Date: 2009-07-15 11:14 am (UTC)
It's interesting that a lot of the discussion on the YA/Adult borderline seems to stem from sexual content, and I think that says a lot more about the adults than the YA readers. Or, rather, the adult publishers and what not.

I find it interesting that we seem to believe or wish that the lives of modern pre-teens and teens are utterly asexual, when in fact, I can't think of a time in my life when sex was more on my mind. And I think it's interesting that the only books that would deal with sex in a way that didn't feel like Just Say No To Sex Forever Or You Will Get Pregnant And Chlamydia Just From Looking At Boys! propaganda (I grew up in Tennessee, it was a very conservative environment) were romance novels, but the "age appropriate" novels I dealt with didn't seem to address the sexuality issues that were part and parcel of my life at that point.

And I'm wondering if that will change as YA becomes the new "hot ticket" genre.


In YA UF, for example, I don't find the female characters to be as bitchy and there's real story because you can't fill it all up with sex.

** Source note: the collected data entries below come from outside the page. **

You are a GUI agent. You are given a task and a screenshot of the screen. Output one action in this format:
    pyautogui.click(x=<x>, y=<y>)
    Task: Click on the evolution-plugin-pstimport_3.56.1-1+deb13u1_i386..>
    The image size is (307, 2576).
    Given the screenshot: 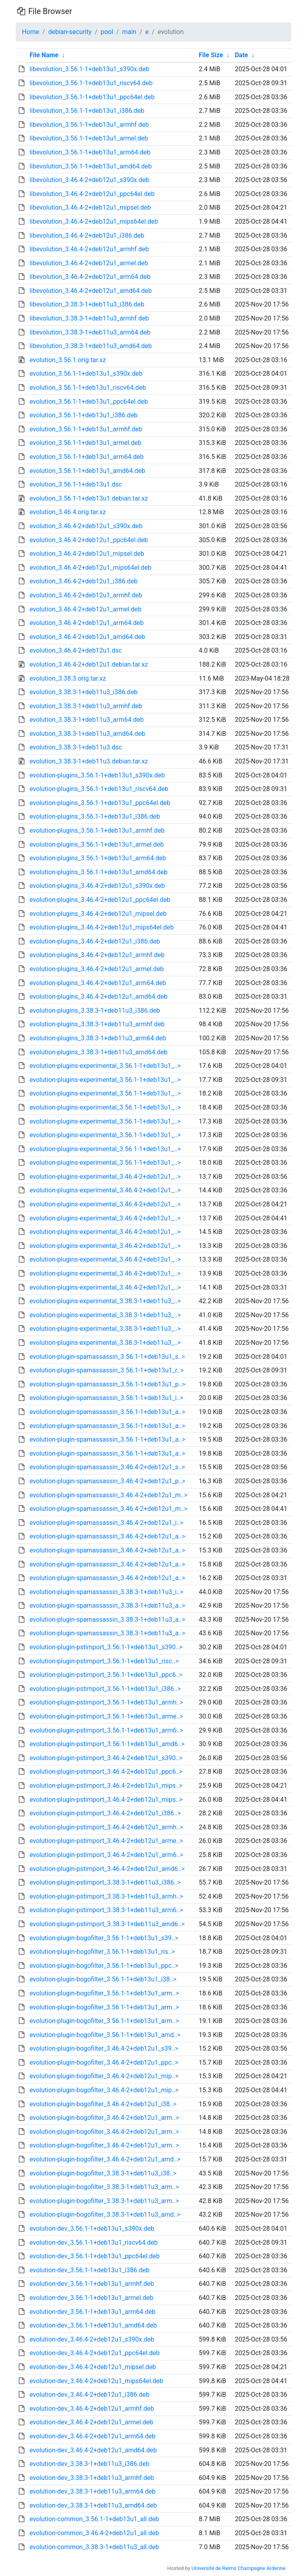 What is the action you would take?
    pyautogui.click(x=105, y=1689)
    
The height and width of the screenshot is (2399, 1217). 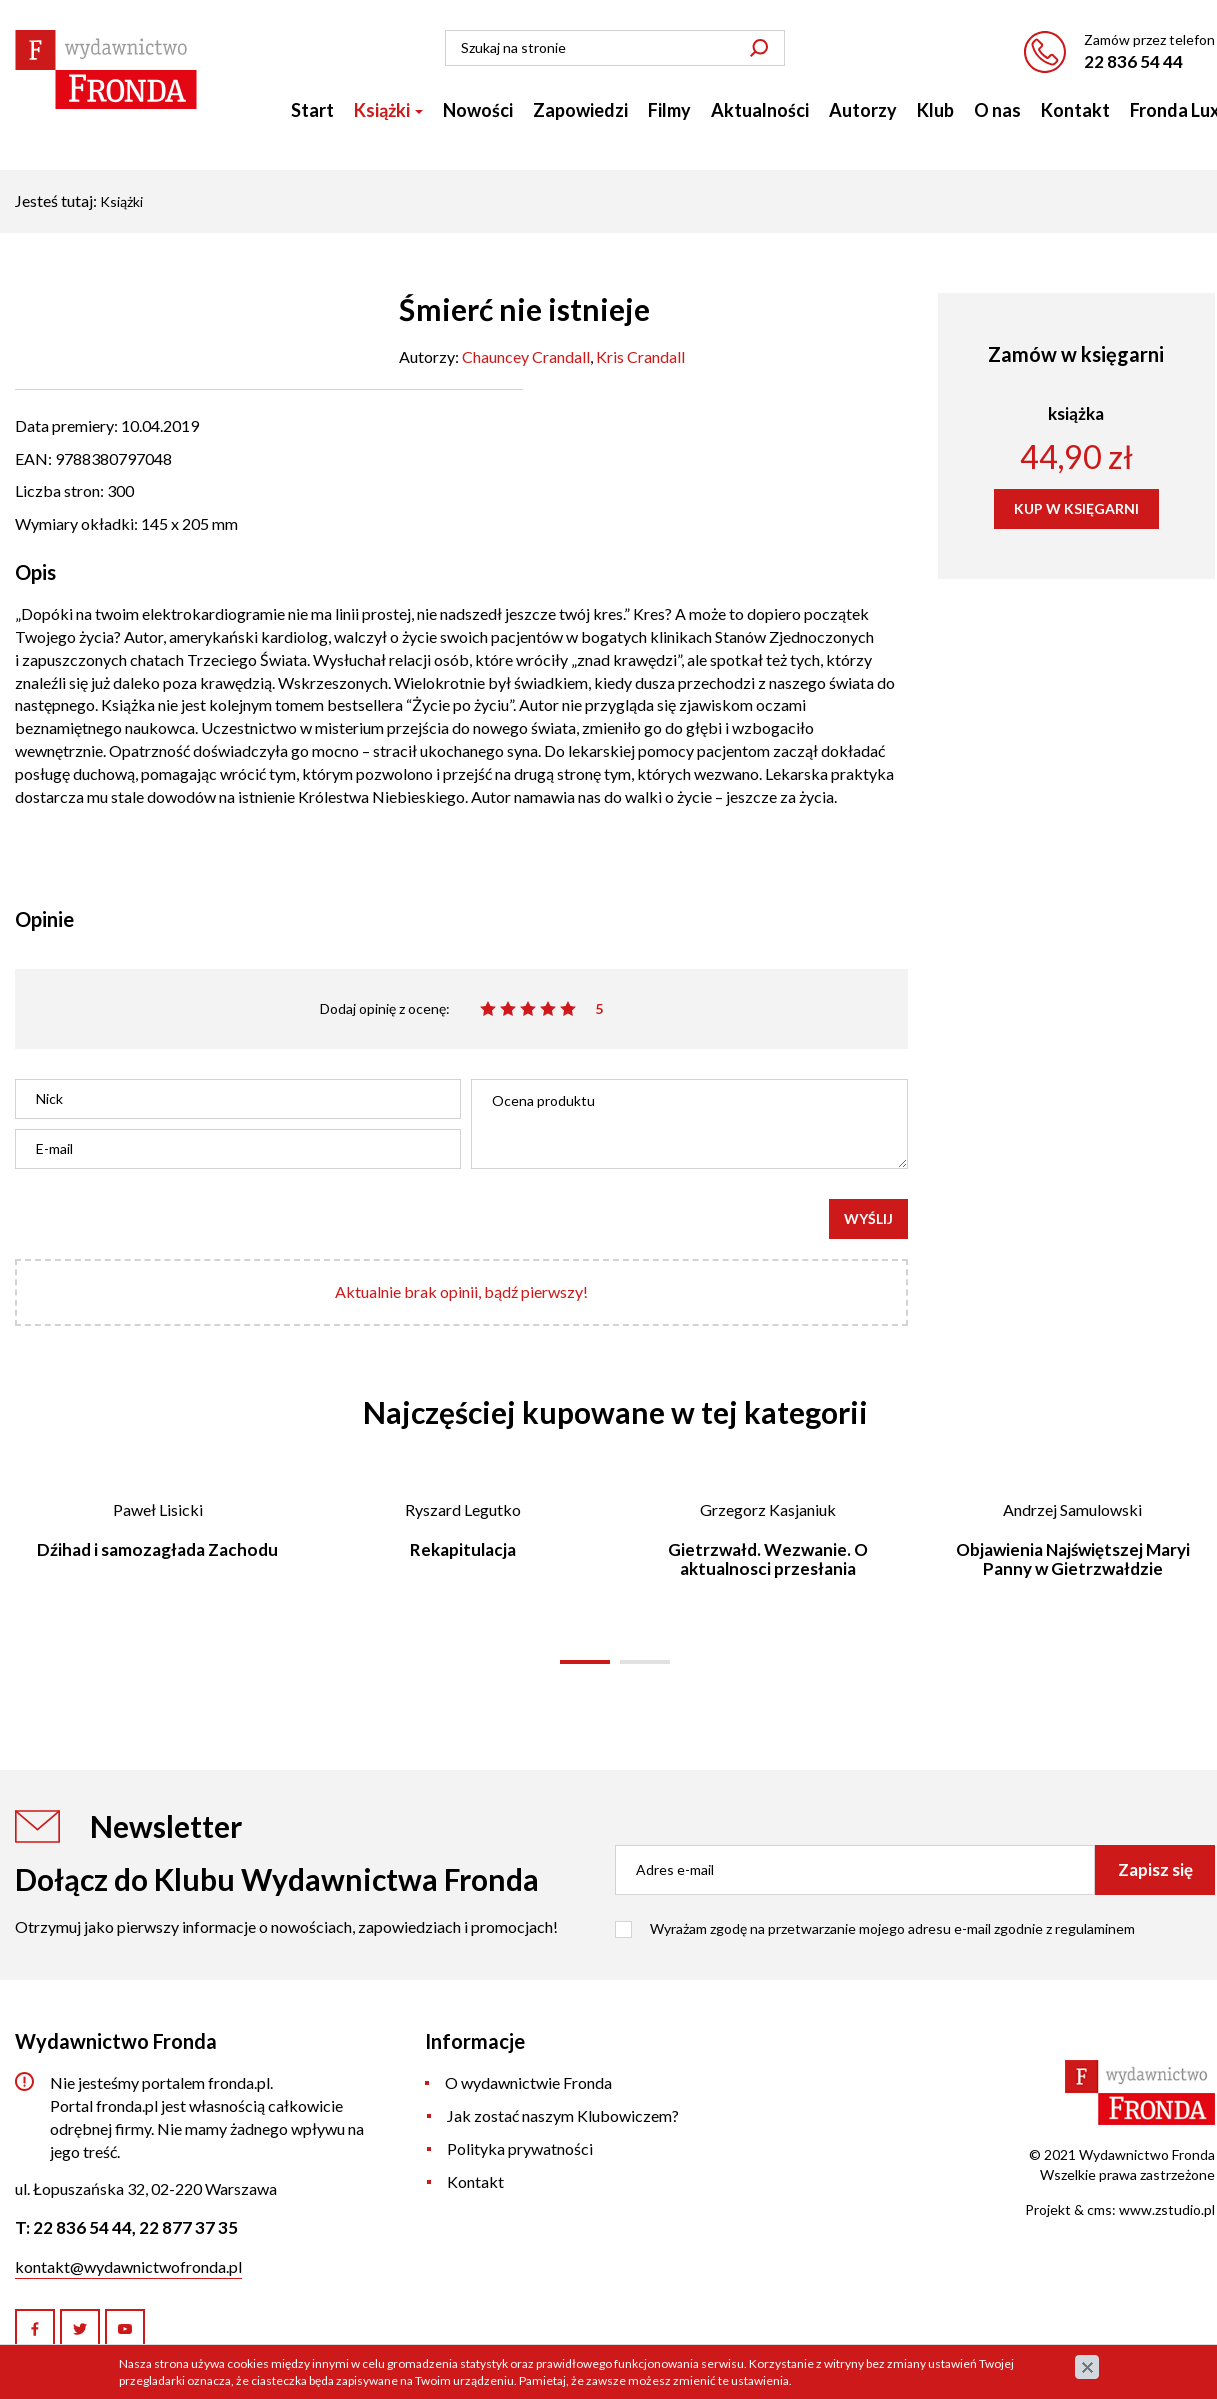 I want to click on KUP W KSIĘGARNI, so click(x=1076, y=508).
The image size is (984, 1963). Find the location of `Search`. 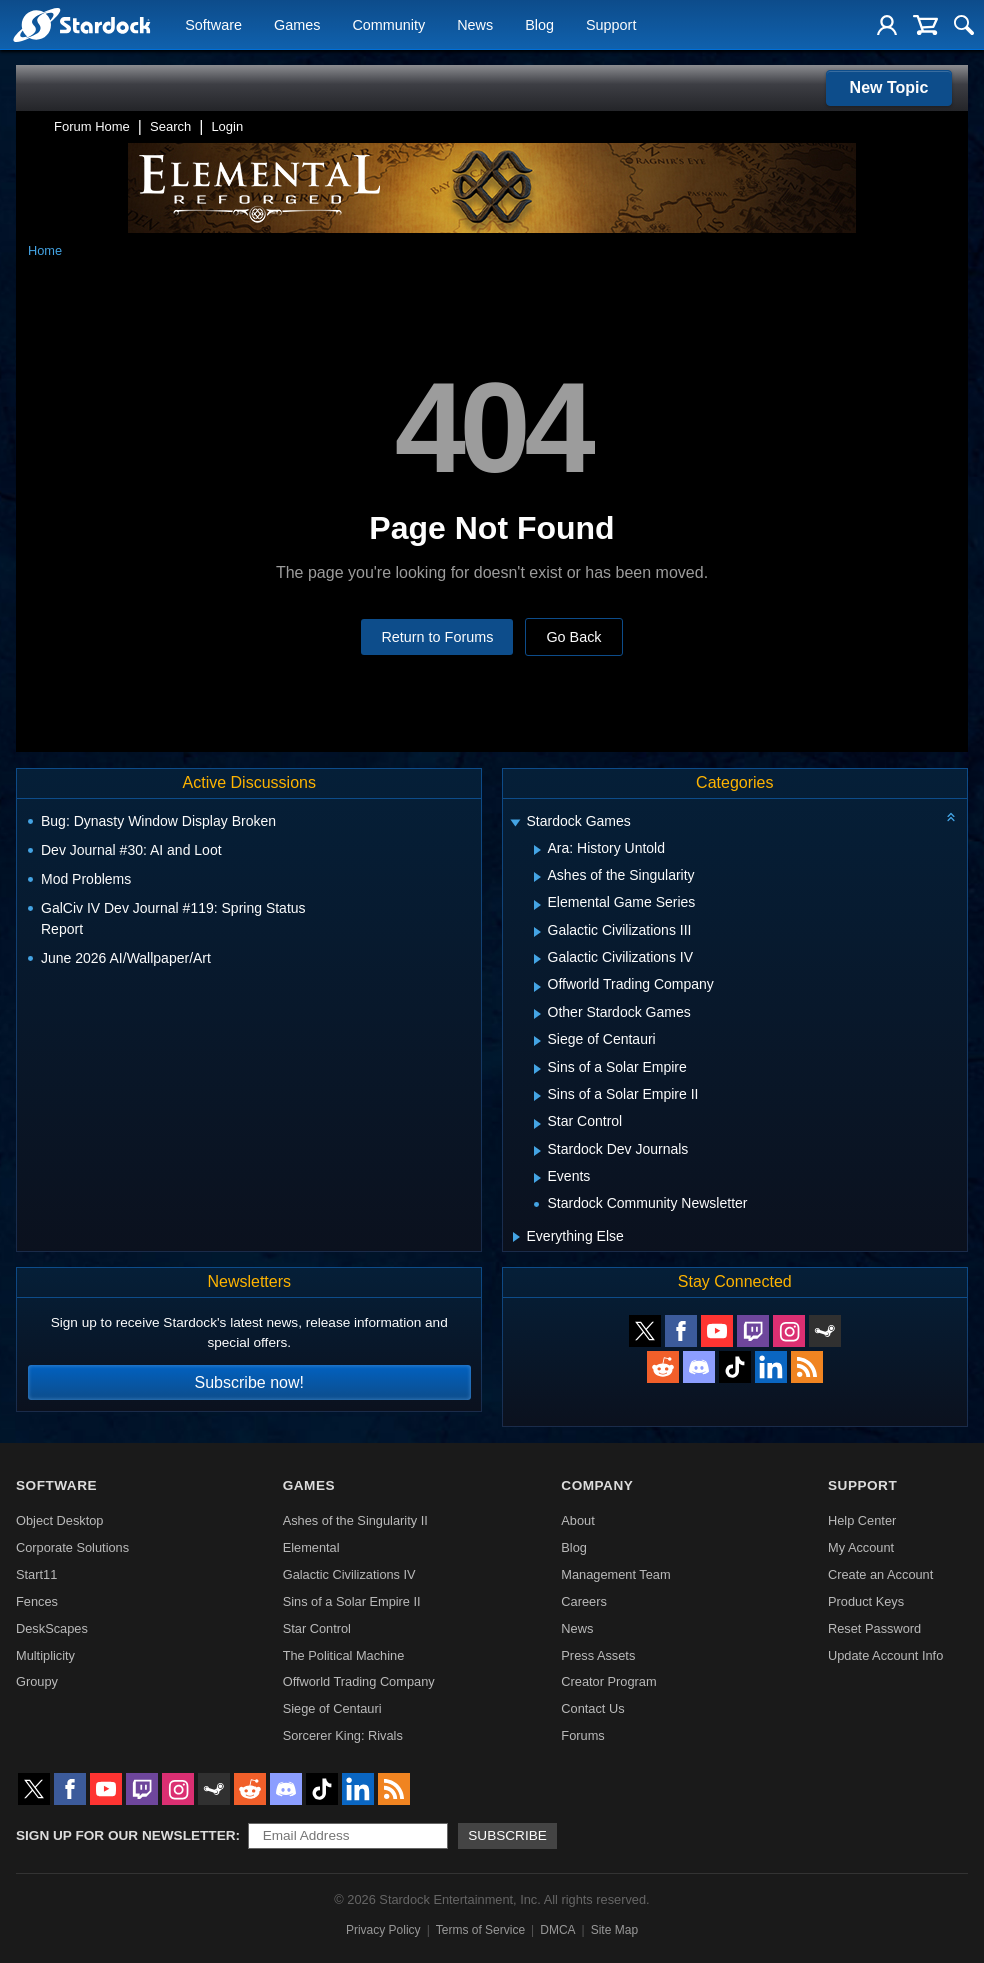 Search is located at coordinates (170, 126).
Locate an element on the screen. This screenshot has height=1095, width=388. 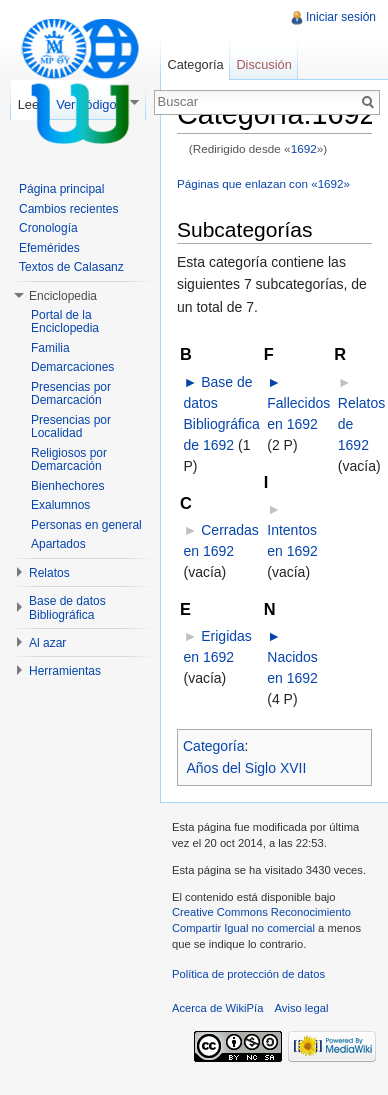 Iniciar sesión is located at coordinates (341, 17).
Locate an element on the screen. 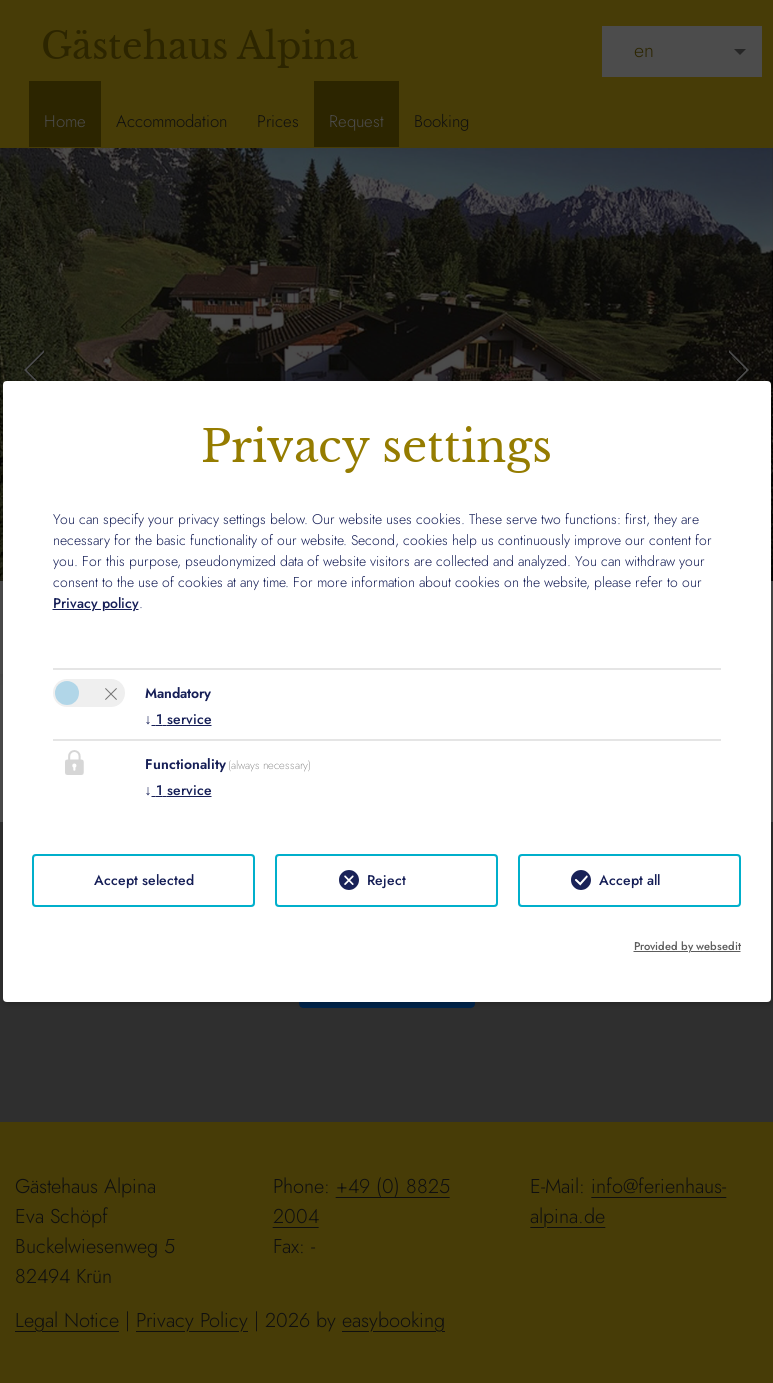 This screenshot has height=1383, width=773. Accept selected is located at coordinates (144, 880).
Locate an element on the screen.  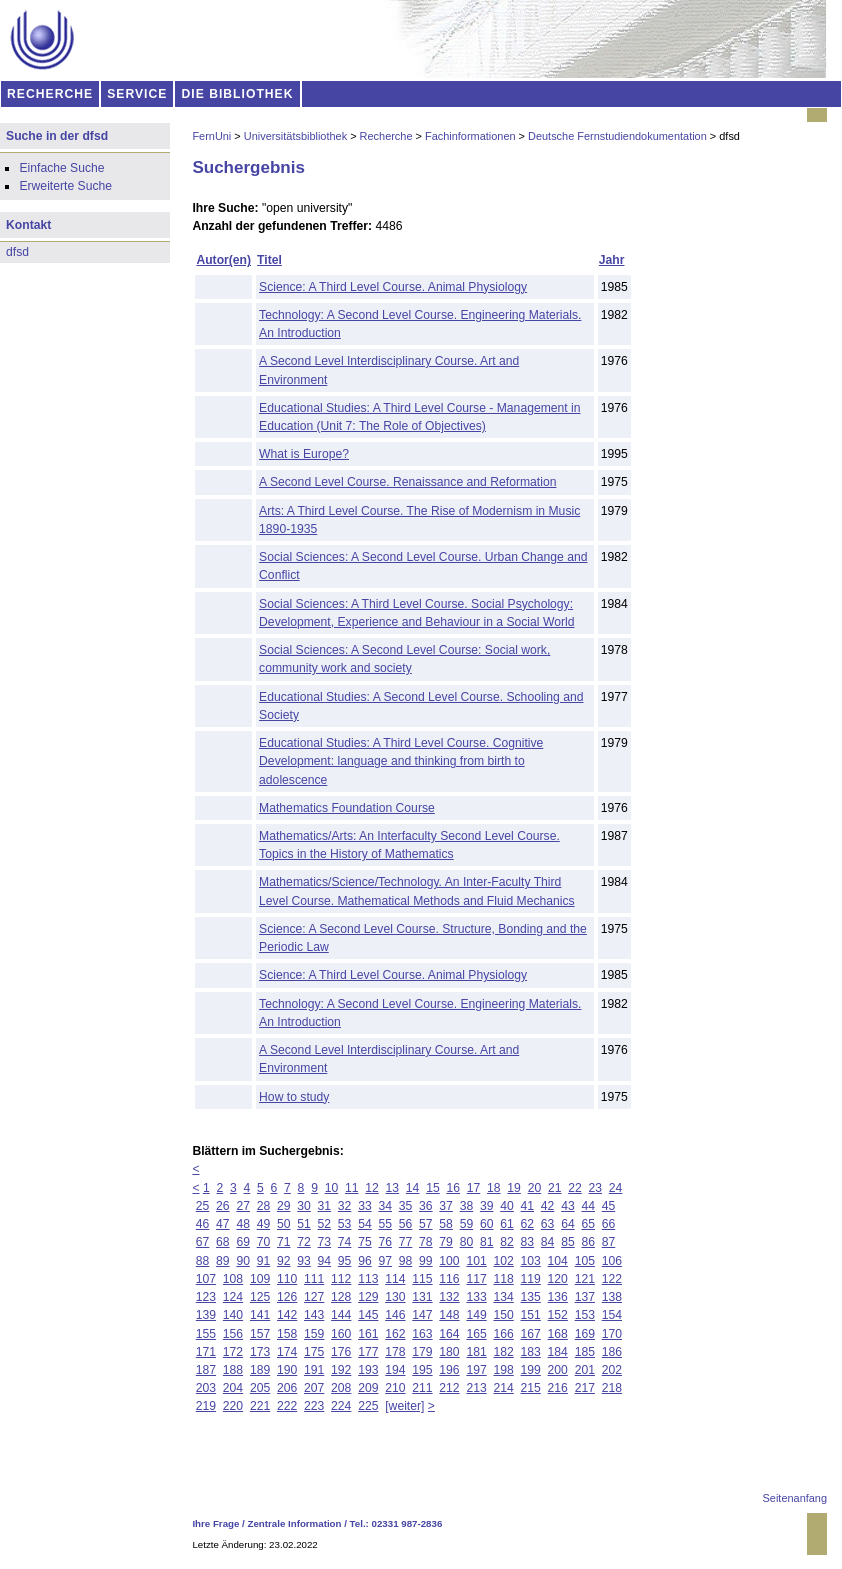 70 is located at coordinates (264, 1242).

I find this sort of ironic, because speaking for myself? I know that as a teenager, I would have been absolutely thrilled to read a book that was filled with sex scenes.

And now that I'm an adult and sex is just Part of Life and about as mysterious to me as washing dishes (though decidedly more fun) - I'm kind of bored by that very thing and have very little tolerance for constant, run-of-the-mill sexual content that fills a book like creme fills a Boston donut.